- [WORK ORDER]:
Print the lines that run from the line with "Une candidature" to the line with "銀髮瞄準全年齡 | 生活 | 中央社 CNA", keeping both end lines, exactly as they appear in the entries below, and nothing else.

- [DATA FOR THE TASK]:
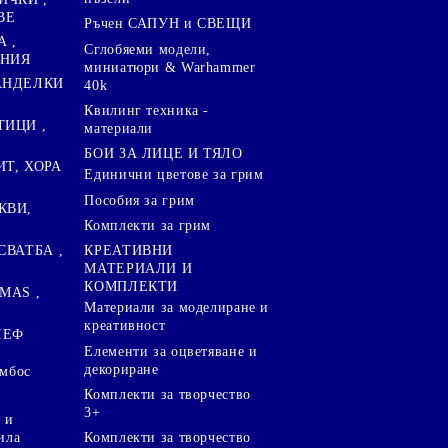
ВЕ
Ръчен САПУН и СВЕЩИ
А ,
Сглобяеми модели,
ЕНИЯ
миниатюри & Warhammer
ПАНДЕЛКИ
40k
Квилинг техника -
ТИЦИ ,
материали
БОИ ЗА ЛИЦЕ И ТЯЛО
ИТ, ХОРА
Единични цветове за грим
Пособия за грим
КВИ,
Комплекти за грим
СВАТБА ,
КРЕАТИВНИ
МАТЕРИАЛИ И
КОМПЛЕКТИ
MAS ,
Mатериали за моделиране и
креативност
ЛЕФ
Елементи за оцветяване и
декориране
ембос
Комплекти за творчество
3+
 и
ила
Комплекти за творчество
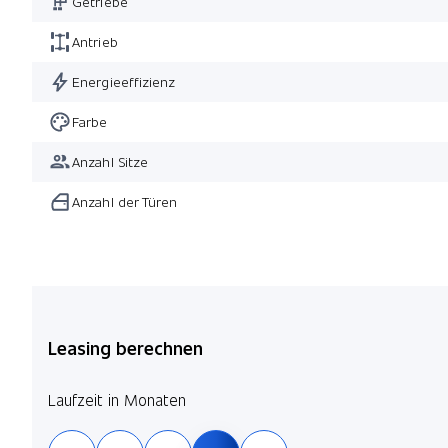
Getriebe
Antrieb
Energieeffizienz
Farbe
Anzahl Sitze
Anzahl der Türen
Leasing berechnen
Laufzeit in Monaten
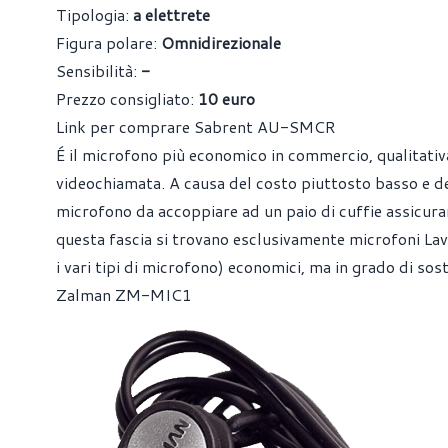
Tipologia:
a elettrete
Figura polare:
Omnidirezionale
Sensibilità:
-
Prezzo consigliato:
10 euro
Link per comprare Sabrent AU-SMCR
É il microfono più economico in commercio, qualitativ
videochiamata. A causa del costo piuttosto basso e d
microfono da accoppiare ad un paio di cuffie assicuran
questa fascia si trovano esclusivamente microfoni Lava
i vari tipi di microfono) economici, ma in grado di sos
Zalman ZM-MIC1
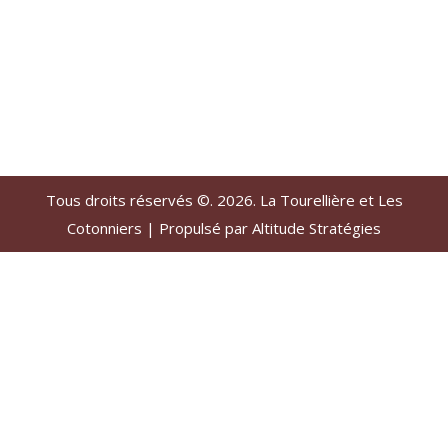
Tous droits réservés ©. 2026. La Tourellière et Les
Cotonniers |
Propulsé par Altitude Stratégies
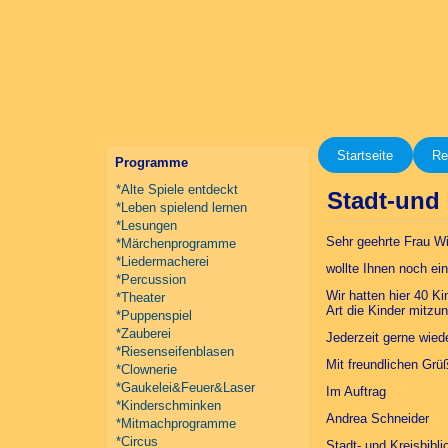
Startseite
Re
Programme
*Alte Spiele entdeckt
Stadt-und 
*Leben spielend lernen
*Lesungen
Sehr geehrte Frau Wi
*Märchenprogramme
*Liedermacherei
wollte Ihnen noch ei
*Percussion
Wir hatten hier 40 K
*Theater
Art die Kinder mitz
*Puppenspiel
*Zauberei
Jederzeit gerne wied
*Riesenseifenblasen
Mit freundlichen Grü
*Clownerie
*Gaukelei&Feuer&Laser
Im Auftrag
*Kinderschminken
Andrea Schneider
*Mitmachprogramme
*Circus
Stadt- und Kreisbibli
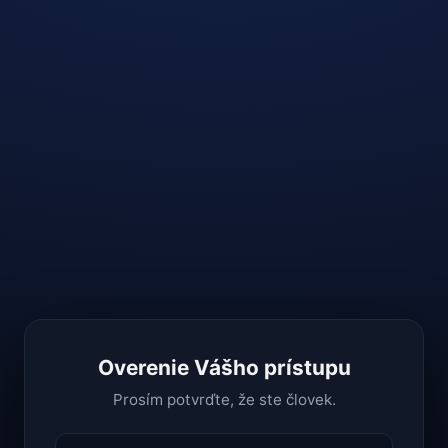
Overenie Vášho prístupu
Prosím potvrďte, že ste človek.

--

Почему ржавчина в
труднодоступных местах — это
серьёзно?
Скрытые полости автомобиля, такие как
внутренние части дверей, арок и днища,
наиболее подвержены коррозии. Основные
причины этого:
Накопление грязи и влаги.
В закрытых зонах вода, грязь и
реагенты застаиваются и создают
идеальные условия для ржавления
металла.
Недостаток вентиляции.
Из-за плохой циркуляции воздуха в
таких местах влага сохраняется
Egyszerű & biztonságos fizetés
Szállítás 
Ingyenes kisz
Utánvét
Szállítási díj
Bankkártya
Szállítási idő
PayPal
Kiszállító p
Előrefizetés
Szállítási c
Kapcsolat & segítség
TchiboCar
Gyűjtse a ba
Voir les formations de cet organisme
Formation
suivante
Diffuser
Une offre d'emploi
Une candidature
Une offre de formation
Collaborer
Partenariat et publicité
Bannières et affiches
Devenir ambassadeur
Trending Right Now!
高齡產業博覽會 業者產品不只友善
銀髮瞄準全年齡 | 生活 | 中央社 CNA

- [SOLUTION TO THE PROBLEM]:
Une candidature
Une offre de formation
Collaborer
Partenariat et publicité
Bannières et affiches
Devenir ambassadeur
Trending Right Now!
高齡產業博覽會 業者產品不只友善
銀髮瞄準全年齡 | 生活 | 中央社 CNA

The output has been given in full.